Не прошло и месяца, как следом за статьёй «Земля и люди» появилась новая статья Строкова «Просчёт или заданность?», опубликованная уже в газете «Литературная Россия» от 7 июня теперь уже как противовес в полемике с критиком Александром Михайловым, чья статья «Пролог к новой жизни» была напечатана в этом же номере многотиражки. Причём редакция «Литературной России» не осталась в стороне и дала свой собственный весьма обширный комментарий к полемике двух критиков, определив «Две зимы…» как «талантливый роман Фёдора Абрамова», но при этом явно поддержав позицию Петра Строкова.
В свою очередь, Александр Михайлов, отмечая в статье тесную связь «Двух зим…» с первым абрамовским романом, анализируя жизнь в Пекашине после войны, пишет: «Роману Абрамова свидетельские показания не нужны, он искренен и правдив внутри себя, хотя локальная замкнутость действия в деревне Пекашино и ограничивает несколько масштаб повествования».
И на всём этом фоне критики, словно гром среди ясного неба, – неожиданное решение Твардовского о выдвижении романа «Две зимы…» на соискание Госпремии, что выглядело по меньшей мере авантюрой, заведомо обречённой на провал. Не исключено, что так думал и Александр Трифонович. Но для Твардовского этот шаг был ещё и своеобразным жестом неповиновения тем, кто его уже давно «гнал» из «Нового мира».
Как само собой разумеющееся, выдвижение Фёдора Абрамова на Госпремию породило волну новых критических статей о романе, где среди положительных были и весьма отрицательные, в которых говорилось о нежизнеспособности абрамовской прозы, так как она якобы оторвана от реальной жизни и автор не желает изображать те положительные процессы, которые происходили в послевоенной деревне. Так, в рецензии А. Шеляпина «Серые будни Пекашино», выданной под грифом «Обсуждаем произведения, выдвинутые на соискание Государственной премии», отмечалось:
«В жизнь вступает новое поколение, для которого Великая Отечественная война уже история. Было бы драматической ошибкой показать ему искажённую картину жизни той поры и первых послевоенных лет, упрятав за житейской неустроенностью и приземлённостью, бытовизмом громадную силу народного духа, готовность к лишениям ради высокой цели. Будь роман Ф. Абрамова частным фактом литературного процесса, тогда можно было бы поберечь копья. Но реакция журнала “Новый мир” выдвинула его на соискание Государственной премии, придав тем самым этому произведению высокую общественную значимость, да и сам роман, как уже говорилось, наделён весьма внушительными достоинствами. Но наделён он и внушительными просчётами, которые складываются из различных сторон идейно-эстетической позиции писателя.

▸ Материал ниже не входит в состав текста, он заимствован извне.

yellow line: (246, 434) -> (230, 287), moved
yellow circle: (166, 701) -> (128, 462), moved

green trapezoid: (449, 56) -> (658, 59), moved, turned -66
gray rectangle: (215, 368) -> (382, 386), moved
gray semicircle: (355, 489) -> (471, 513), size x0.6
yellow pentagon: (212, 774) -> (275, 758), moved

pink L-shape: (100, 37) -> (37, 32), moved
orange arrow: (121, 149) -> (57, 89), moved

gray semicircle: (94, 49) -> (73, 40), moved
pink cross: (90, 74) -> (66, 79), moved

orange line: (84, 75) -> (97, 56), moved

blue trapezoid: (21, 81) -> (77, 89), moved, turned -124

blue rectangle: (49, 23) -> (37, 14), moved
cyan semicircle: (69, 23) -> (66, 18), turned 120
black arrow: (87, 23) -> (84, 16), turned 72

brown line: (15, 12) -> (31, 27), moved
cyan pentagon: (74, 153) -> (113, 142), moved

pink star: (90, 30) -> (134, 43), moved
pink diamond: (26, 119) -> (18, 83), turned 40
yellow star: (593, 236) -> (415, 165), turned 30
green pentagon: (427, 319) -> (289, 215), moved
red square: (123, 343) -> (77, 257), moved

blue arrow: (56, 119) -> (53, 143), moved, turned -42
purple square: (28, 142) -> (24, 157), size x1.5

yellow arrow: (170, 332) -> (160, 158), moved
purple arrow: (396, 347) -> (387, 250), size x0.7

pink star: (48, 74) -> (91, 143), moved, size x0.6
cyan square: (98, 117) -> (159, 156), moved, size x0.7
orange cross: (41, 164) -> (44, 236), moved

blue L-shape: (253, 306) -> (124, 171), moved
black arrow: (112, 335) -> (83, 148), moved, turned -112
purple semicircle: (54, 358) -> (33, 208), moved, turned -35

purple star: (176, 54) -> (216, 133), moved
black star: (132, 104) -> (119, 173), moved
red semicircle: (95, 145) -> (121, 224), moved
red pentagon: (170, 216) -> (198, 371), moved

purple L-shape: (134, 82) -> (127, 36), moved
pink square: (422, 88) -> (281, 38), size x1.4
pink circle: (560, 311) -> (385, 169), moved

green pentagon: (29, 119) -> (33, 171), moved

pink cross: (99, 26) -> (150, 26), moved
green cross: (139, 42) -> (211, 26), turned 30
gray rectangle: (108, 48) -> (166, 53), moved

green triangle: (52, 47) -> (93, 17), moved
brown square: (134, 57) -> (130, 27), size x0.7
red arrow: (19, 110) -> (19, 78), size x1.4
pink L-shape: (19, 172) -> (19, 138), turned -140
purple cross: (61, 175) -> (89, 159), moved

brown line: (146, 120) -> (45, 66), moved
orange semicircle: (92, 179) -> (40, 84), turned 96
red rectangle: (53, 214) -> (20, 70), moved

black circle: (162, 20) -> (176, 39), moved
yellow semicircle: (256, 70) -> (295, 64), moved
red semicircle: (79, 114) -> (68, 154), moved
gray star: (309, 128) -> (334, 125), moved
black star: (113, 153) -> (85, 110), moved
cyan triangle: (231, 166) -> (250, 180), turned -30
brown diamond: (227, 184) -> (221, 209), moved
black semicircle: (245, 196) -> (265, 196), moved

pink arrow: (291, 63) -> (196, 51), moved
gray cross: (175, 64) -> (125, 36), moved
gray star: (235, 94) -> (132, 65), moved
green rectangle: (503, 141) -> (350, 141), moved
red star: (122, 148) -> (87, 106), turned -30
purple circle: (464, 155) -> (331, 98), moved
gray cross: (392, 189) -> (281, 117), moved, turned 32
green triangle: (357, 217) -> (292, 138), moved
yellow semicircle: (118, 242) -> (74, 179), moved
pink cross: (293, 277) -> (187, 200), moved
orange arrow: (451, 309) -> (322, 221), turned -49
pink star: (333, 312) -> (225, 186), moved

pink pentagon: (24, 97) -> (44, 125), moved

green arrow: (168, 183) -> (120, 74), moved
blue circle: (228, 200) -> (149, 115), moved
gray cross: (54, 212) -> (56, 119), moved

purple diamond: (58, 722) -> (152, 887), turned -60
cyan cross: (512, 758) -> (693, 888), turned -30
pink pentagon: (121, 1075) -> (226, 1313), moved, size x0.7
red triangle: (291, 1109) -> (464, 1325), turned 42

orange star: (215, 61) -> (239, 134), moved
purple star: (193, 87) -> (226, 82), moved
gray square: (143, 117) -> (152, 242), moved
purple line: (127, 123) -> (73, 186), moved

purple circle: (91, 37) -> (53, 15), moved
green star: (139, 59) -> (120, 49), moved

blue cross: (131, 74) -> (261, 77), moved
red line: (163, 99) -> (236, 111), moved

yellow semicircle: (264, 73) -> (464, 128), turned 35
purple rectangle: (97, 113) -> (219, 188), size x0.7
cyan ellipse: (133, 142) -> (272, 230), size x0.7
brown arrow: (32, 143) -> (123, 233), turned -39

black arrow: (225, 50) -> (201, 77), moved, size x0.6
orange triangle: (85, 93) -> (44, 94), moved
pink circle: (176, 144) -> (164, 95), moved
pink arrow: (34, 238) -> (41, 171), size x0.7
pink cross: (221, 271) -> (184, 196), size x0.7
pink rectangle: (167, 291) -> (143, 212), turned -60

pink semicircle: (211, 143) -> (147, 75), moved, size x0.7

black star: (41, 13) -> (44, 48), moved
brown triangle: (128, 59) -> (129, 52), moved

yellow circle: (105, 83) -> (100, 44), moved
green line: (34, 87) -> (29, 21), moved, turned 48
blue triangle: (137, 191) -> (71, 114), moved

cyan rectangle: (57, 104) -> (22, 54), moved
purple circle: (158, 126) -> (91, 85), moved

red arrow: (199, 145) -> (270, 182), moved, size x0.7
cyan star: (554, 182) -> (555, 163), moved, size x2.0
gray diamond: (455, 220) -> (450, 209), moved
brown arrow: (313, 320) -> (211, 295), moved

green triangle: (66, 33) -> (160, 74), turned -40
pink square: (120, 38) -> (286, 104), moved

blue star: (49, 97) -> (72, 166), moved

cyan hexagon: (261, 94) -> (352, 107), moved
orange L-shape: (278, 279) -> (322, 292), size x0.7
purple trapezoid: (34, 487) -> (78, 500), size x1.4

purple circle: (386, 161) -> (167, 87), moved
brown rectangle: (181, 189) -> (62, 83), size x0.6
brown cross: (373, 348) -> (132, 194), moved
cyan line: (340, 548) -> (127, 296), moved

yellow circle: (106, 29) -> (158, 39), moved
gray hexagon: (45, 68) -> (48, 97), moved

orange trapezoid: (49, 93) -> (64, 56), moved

О двух зимах и трёх летах исключительной деревенской маяты рассказал Фёдор Абрамов… Он решительно взял сторону тех, кто судит вчерашнюю деревню кодексом отвлечённого гуманизма и ждёт на этой ниве богатой жатвы. Внеисторический, с изрядной долей передержек подход к теме может рассчитывать на короткий успех среди некоторой части читающей публики».
И статей, подобных шеляпинской, было в прессе предостаточно.
Следует отметить, что обсуждение произведений, выдвинутых на соискание Госпремии, происходило в очень нервозной обстановке для «Нового мира». И даже более того, судьба Александра Твардовского как главного редактора уже давно висела на волоске. Да и сам журнал «Новый мир», по сути, был на грани закрытия.
После того как Александр Твардовский отказался подписать коллективное письмо писателей в поддержку действий советского руководства, направленных на подавление Пражской весны, рассчитывать на то, что ему этот либерализм сойдёт с рук, уже не приходилось. И даже вынужденное во благо сохранения журнала решение новомирцев согласиться с правильностью решения о введении советских войск в Чехословакию не спасло редакцию от уничтожения.